Exercise requirements
Take nothing but the lines from the one with "Hotel Accommodation |" through the one with "Install.wim/Install.esd files" in the entries below, both ends kept, and return them exactly with pictures left out.

___ Supplied material

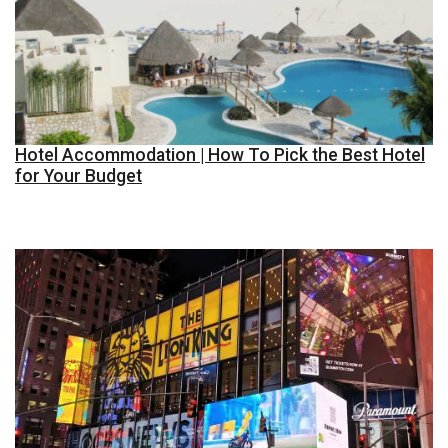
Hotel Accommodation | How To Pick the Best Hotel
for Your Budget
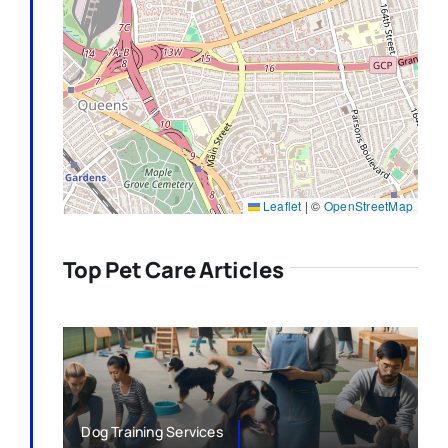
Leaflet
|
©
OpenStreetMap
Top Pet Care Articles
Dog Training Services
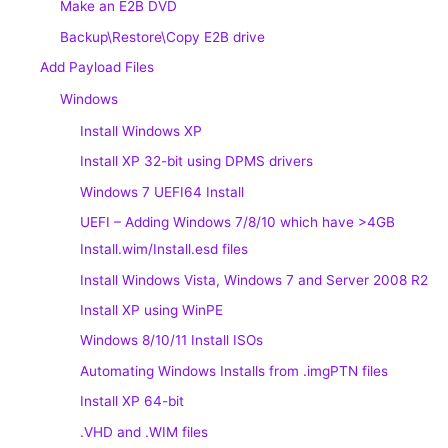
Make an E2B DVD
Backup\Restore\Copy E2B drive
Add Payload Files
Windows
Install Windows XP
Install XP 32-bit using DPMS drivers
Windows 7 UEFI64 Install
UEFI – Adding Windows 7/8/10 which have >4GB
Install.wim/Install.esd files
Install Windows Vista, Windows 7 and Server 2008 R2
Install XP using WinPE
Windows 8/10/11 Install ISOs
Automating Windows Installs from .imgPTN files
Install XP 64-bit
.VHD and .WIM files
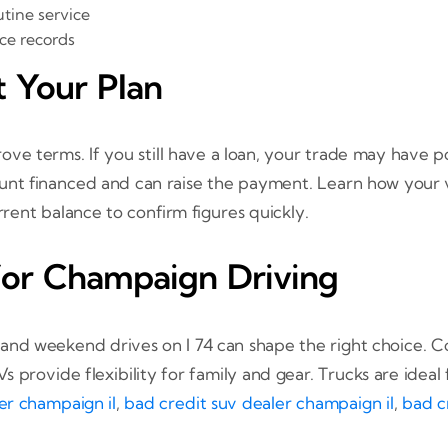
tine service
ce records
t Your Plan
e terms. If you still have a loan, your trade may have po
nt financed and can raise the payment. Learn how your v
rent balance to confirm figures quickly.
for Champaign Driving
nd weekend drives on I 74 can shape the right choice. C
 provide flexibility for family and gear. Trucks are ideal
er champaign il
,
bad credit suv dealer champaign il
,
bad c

______
___ Supplied material

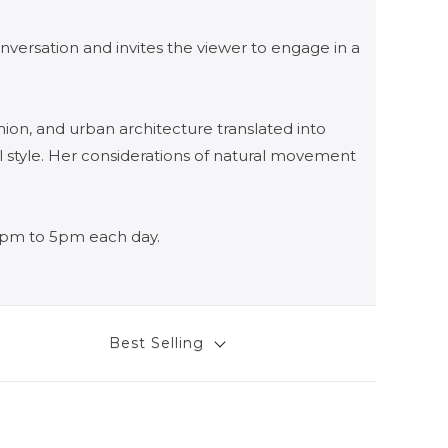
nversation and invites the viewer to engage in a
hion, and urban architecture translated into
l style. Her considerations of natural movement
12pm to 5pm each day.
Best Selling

______

Response
Hotel Accommodation | How To Pick the Best Hotel
for Your Budget
Leaflet
|
©
OpenStreetMap
Top Pet Care Articles
Dog Training Services
Make an E2B DVD
Backup\Restore\Copy E2B drive
Add Payload Files
Windows
Install Windows XP
Install XP 32-bit using DPMS drivers
Windows 7 UEFI64 Install
UEFI – Adding Windows 7/8/10 which have >4GB
Install.wim/Install.esd files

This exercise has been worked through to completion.